AI / LLM Integration
LLM evals: build an eval suite and CI gate
Reading about evals is not the same as having a gate that blocks your own regression. Take one real LLM feature, build the golden set, score it honestly, calibrate the judge, and wire a CI gate that fails the build when quality drops — then prove it catches a regression you deliberately inject.
Turn the unit’s model into a working pipeline: a golden set from real inputs, programmatic + calibrated-judge scoring, an offline regression gate in CI with measurable thresholds, and an online drift check — verified by a regression the gate actually blocks.
Pick one LLM feature (a RAG Q&A endpoint, a classifier, a structured-extraction call, or a summarizer) and ship an eval suite plus a CI regression gate for it, such that a deliberately injected quality regression fails the build — and prove every claim with numbers.
- A documented golden set of 50+ categorized cases with provenance, plus the per-dimension definition of 'good enough'.
- A reported judge-calibration number (agreement with human labels) that clears your stated bar, with the position-bias check shown; if it doesn't clear the bar, the judge is not used as a gate and that decision is documented.
- A CI run that PASSES on the baseline and a separate CI run that FAILS on the injected-regression branch, with the gate output showing the per-category delta that triggered the failure (not just an aggregate).
- A short write-up: which scorer you chose per dimension and why, the threshold you gated on, and how the online sample would surface a regression the offline gate structurally cannot.
- Add an embedding-distribution drift alert on the online sample: flag when production inputs land meaningfully far from anything in the golden set, and feed those cases back into the set.
- Run an A/B test: serve a candidate prompt to a traffic slice, score both arms with the suite, and tie the quality delta to one business metric (resolution rate, escalation rate, etc.).

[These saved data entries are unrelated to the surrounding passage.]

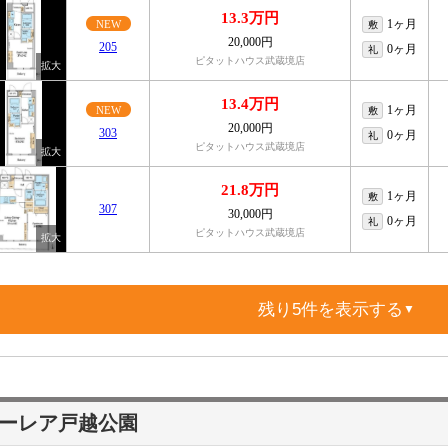
13.3万円
1ヶ月
NEW
敷
20,000円
205
0ヶ月
礼
ピタットハウス武蔵境店
13.4万円
1ヶ月
NEW
敷
20,000円
303
0ヶ月
礼
ピタットハウス武蔵境店
21.8万円
1ヶ月
敷
307
30,000円
0ヶ月
礼
ピタットハウス武蔵境店
残り5件を表示する
▼
ーレア戸越公園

- Add a judge-robustness harness that runs each judged case in both answer orders and reports the position-bias rate, failing CI if it exceeds a threshold.
- Make the gate widen automatically: a script that turns each new logged production failure into a golden case (with a category tag) as part of the incident workflow.
This is the loop you run for every real LLM feature: define the quality contract, build a golden set from real traffic, score with the cheapest honest method (programmatic before a calibrated judge), gate offline in CI on per-category deltas — not the mean — and sample online for the drift offline can’t see. The proof is not a green suite; it’s a suite that turns red on a regression you injected. Build it once on one feature and the production version becomes muscle memory.